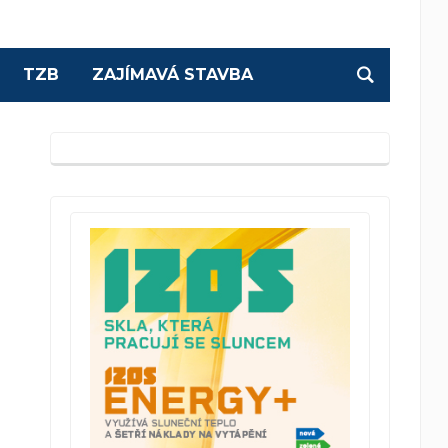
TZB
ZAJÍMAVÁ STAVBA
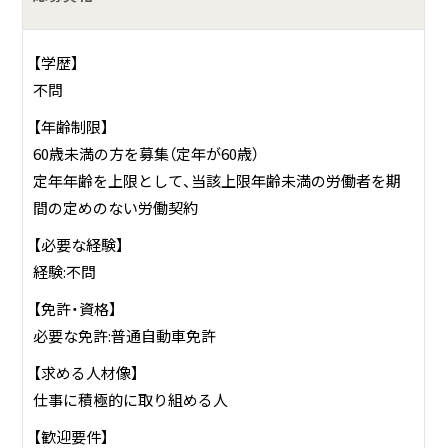
【学歴】
不問
【年齢制限】
60歳未満の方を募集（定年が60歳）
定年年齢を上限として、当該上限年齢未満の労働者を期
間の定めのない労働契約
【必要な経験】
経験:不問
【免許・資格】
必要な免許:普通自動車免許
【求める人材像】
仕事に積極的に取り組める人
【歓迎要件】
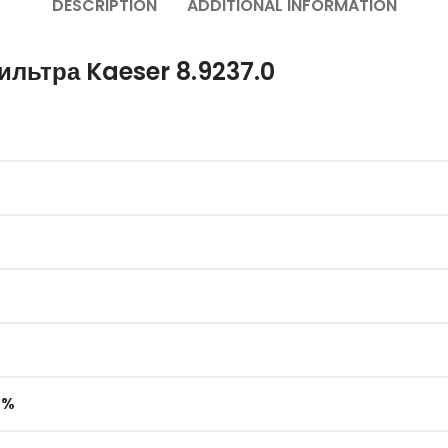
DESCRIPTION
ADDITIONAL INFORMATION
льтра Kaeser 8.9237.0
 %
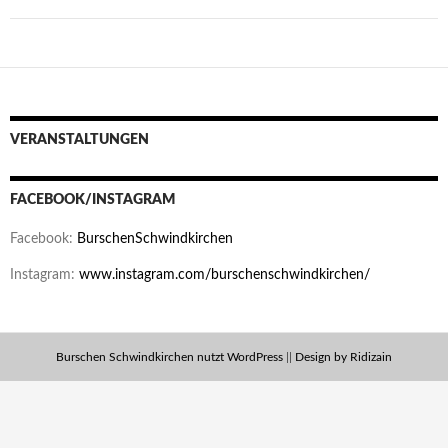
VERANSTALTUNGEN
FACEBOOK/INSTAGRAM
Facebook:
BurschenSchwindkirchen
Instagram:
www.instagram.com/burschenschwindkirchen/
Burschen Schwindkirchen nutzt WordPress
||
Design by Ridizain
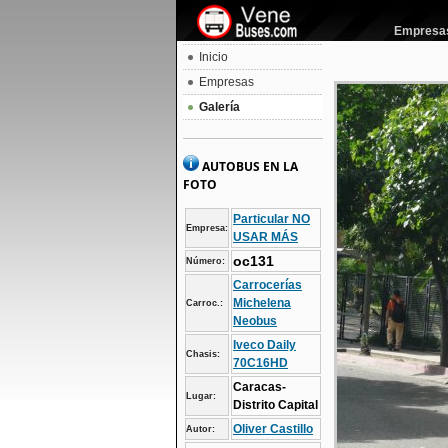
Empresas 
Inicio
Empresas
Galería
AUTOBUS EN LA
FOTO
Particular NO
Empresa:
USAR MÁS
oc131
Número:
Carrocerías
Michelena
Carroc.:
Neobus
Iveco Daily
Chasis:
70C16HD
Caracas-
Lugar:
Distrito Capital
Oliver Castillo
Autor:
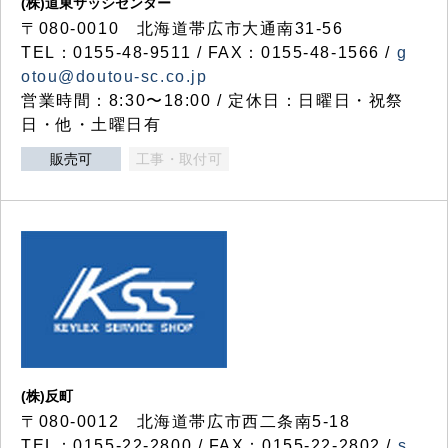
(株)道東サッシセンター
〒080-0010 北海道帯広市大通南31-56
TEL：0155-48-9511 / FAX：0155-48-1566 /
g
otou@doutou-sc.co.jp
営業時間：8:30〜18:00 / 定休日：日曜日・祝祭
日・他・土曜日有
販売可
工事・取付可
(株)反町
〒080-0012 北海道帯広市西二条南5-18
TEL：0155-22-2800 / FAX：0155-22-2802 /
s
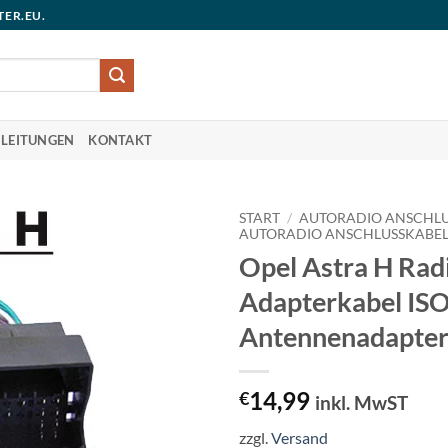
TER.EU.
LEITUNGEN
KONTAKT
START
/
AUTORADIO ANSCHLU
AUTORADIO ANSCHLUSSKABE
Opel Astra H Rad
Adapterkabel IS
Antennenadapte
14,99
€
inkl. MwST
zzgl.
Versand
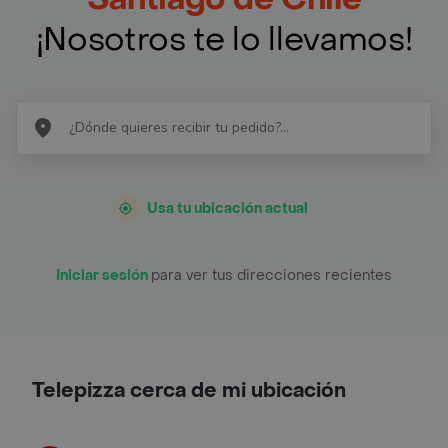
¡Nosotros te lo llevamos!
Usa tu ubicación actual
Iniciar sesión
para ver tus direcciones recientes
Telepizza cerca de mi ubicación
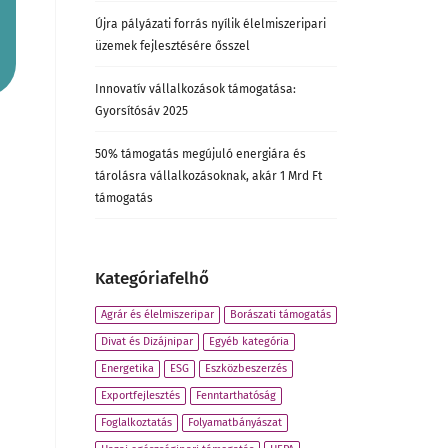
Újra pályázati forrás nyílik élelmiszeripari
üzemek fejlesztésére ősszel
Innovatív vállalkozások támogatása:
Gyorsítósáv 2025
50% támogatás megújuló energiára és
tárolásra vállalkozásoknak, akár 1 Mrd Ft
támogatás
Kategóriafelhő
Agrár és élelmiszeripar
Borászati támogatás
Divat és Dizájnipar
Egyéb kategória
Energetika
ESG
Eszközbeszerzés
Exportfejlesztés
Fenntarthatóság
Foglalkoztatás
Folyamatbányászat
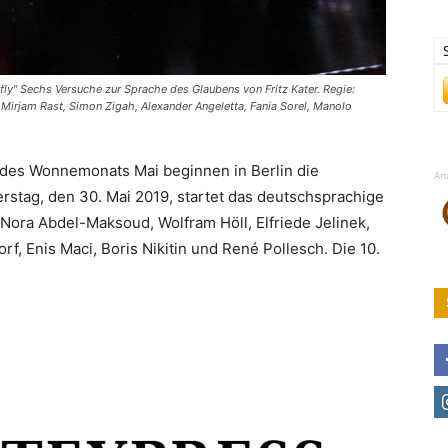
ly" Sechs Versuche zur Sprache des Glaubens von Fritz Kater. Regie:
 Mirjam Rast, Simon Zigah, Alexander Angeletta, Fania Sorel, Manolo
e des Wonnemonats Mai beginnen in Berlin die
An
rstag, den 30. Mai 2019, startet das deutschsprachige
ora Abdel-Maksoud, Wolfram Höll, Elfriede Jelinek,
f, Enis Maci, Boris Nikitin und René Pollesch. Die 10.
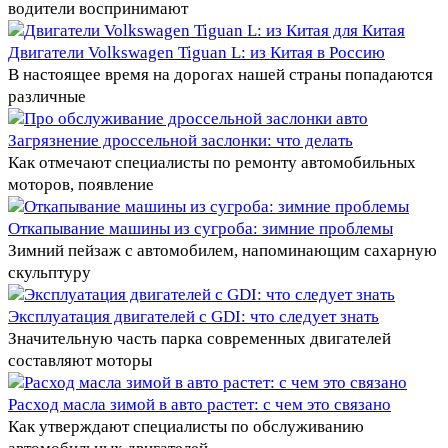
водители воспринимают
Двигатели Volkswagen Tiguan L: из Китая в Россию
В настоящее время на дорогах нашей страны попадаются
различные
Загрязнение дроссельной заслонки: что делать
Как отмечают специалисты по ремонту автомобильных
моторов, появление
Откапывание машины из сугроба: зимние проблемы
Зимний пейзаж с автомобилем, напоминающим сахарную
скульптуру
Эксплуатация двигателей с GDI: что следует знать
Значительную часть парка современных двигателей
составляют моторы
Расход масла зимой в авто растет: с чем это связано
Как утверждают специалисты по обслуживанию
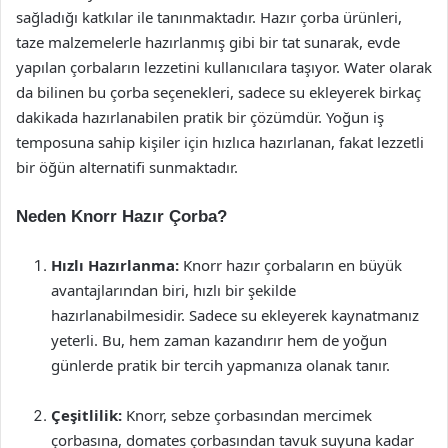
sağladığı katkılar ile tanınmaktadır. Hazır çorba ürünleri,
taze malzemelerle hazırlanmış gibi bir tat sunarak, evde
yapılan çorbaların lezzetini kullanıcılara taşıyor. Water olarak
da bilinen bu çorba seçenekleri, sadece su ekleyerek birkaç
dakikada hazırlanabilen pratik bir çözümdür. Yoğun iş
temposuna sahip kişiler için hızlıca hazırlanan, fakat lezzetli
bir öğün alternatifi sunmaktadır.
Neden Knorr Hazır Çorba?
Hızlı Hazırlanma:
Knorr hazır çorbaların en büyük
avantajlarından biri, hızlı bir şekilde
hazırlanabilmesidir. Sadece su ekleyerek kaynatmanız
yeterli. Bu, hem zaman kazandırır hem de yoğun
günlerde pratik bir tercih yapmanıza olanak tanır.
Çeşitlilik:
Knorr, sebze çorbasından mercimek
çorbasına, domates çorbasından tavuk suyuna kadar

· · · · ·

● Required work
Would you set down only the lines above from the line with "AUTORADIO ANSCHLUSSKABE" to the line with "Borászati támogatás", both included, exactly as they stand and without the pictures?

● Solution for this exercise
AUTORADIO ANSCHLUSSKABE
Opel Astra H Rad
Adapterkabel IS
Antennenadapte
14,99
€
inkl. MwST
zzgl.
Versand
¡Nosotros te lo llevamos!
Usa tu ubicación actual
Iniciar sesión
para ver tus direcciones recientes
Telepizza cerca de mi ubicación
Újra pályázati forrás nyílik élelmiszeripari
üzemek fejlesztésére ősszel
Innovatív vállalkozások támogatása:
Gyorsítósáv 2025
50% támogatás megújuló energiára és
tárolásra vállalkozásoknak, akár 1 Mrd Ft
támogatás
Kategóriafelhő
Agrár és élelmiszeripar
Borászati támogatás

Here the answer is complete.